Since it seems to be true that the state bird is the (construction) crane, we should go ahead and top the city’s symbol, the fleur-de-lis, with a hard hat. During this latest building blitz, certain visual art venues are undergoing physical changes to be unveiled in the near future. Consider this a scorecard to keep up with the construction, renovations and alterations.
Speed Art Museum
Let’s start with the biggie, the one we’ve been waiting three years for — the Speed Art Museum. It’s set to reopen at 2035 S. Third St. on March 12, 2016. The $60+ million expansion promises to have what we’ve come to expect from an art museum and more.
To refresh your memory, the Speed closed its original building, founded in 1927 as the J.B. Speed Memorial Museum by Hattie Bishop Speed to honor her husband, in 2011. The renovation plans started under former director Charles Venable, with current director Ghislain d’Humieres now leading the project.
The staff moved to 822 E. Market St. The building, where they continued displaying small exhibitions and hosting activities, became known as Local Speed.
The main architect of the expansion is Kulapat Yantrasast of wHY Architecture. His North Building is a glass structure built beside the newly renovated 1927 museum (the 1972 addition was demolished). There will also be a smaller South Building, art park, piazza, cinema and utilities building.
The café, with indoor/outdoor seating, has not been finalized as of publication, but there are plans to find someone local to oversee it. The museum shop will also be revamped. Art Sparks, formerly for children, will now be for “every generation,” d’Humieres says.
All total, the Speed Art Museum will enlarge to approximately 220,000 square feet, giving plenty of room for things like the new Kentucky Gallery and exhibitions of contemporary art.
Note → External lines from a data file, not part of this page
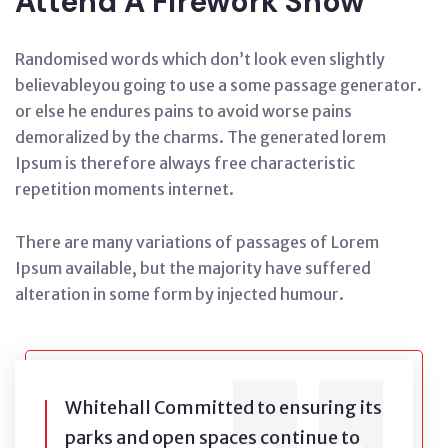
Attend A Firework Show
Randomised words which don’t look even slightly
believableyou going to use a some passage generator.
or else he endures pains to avoid worse pains
demoralized by the charms. The generated lorem
Ipsum is therefore always free characteristic
repetition moments internet.
There are many variations of passages of Lorem
Ipsum available, but the majority have suffered
alteration in some form by injected humour.
Whitehall Committed to ensuring its
parks and open spaces continue to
The renovation has been environmentally conscious from the beginning, with plans to apply for the U.S. Green Building Council’s LEED certification.
“The building is a beautiful thing,” states d’Humieres. “The soul of the building is a 21st century museum, … a place in the community where you can stimulate creativity. Where in the city can you have a dialogue, a discussion, with creativity? The building is the structure. I want to be bold enough to have controversial discussions about art within the physical structure of the building. I want the Speed to be a hub of creativity.”
“One thing I want to add,” he continues. “I’m very impressed by the architect. He carefully thought about Mrs. Speed’s original building. Kulapat has been extremely sensible to respect the heritage of Kentucky and Mrs. Speed and Louisville. That doesn’t happen too often with architects.”
The Speed Art Museum plans to celebrate its reopening is a big way, with 30 hours of public festivities beginning at 10 a.m. on Saturday, March 12.
Louisville Visual Art
Formerly known as the Louisville Visual Art Association, the most noticeable change is in their truncated name. They are an association (in title) no more.
But it’s the warehouse in Portland the Louisville Visual Art (LVA) bought earlier this year that has our attention. Over the last few years, the organization had been looking for a single building to house their various components: administration, PUBLIC Gallery, Children’s Fine Art Classes and Open Doors.
“When LVA moved from the Water Tower, LVA’s home for 32 years [in 2012], it relocated to 609 W. Main St.,” says Board President Robert L. Hallenberg. “This space was essentially donated to [us] by Rev. Al Shands [as a] temporary home. … [Developer] Gill Holland asked the Board to consider relocating to Portland … In December 2014, several board members of LVA had a walkthrough of 1538 Lytle, a 32,000 square foot building, and saw a great deal of potential.”
The warehouse was purchased in late February. It’s suitable as a workplace without major changes, so the staff is moving into the building soon, as early as Aug. 31. Future changes are to be determined.
“LVA is in the very early stages of selecting an architect, determining build out costs and uses for the building. More than likely the building will occur in phases as the money is raised,” explains Hallenberg. “The move of LVA’s administrative offices has already created a positive buzz for the staff and Board. Our new home at 1538 will make [us] more assessable to an underserved population that LVA tries to help. We, all at LVA, are excited about this move [and want] to take a leading role in that transition.”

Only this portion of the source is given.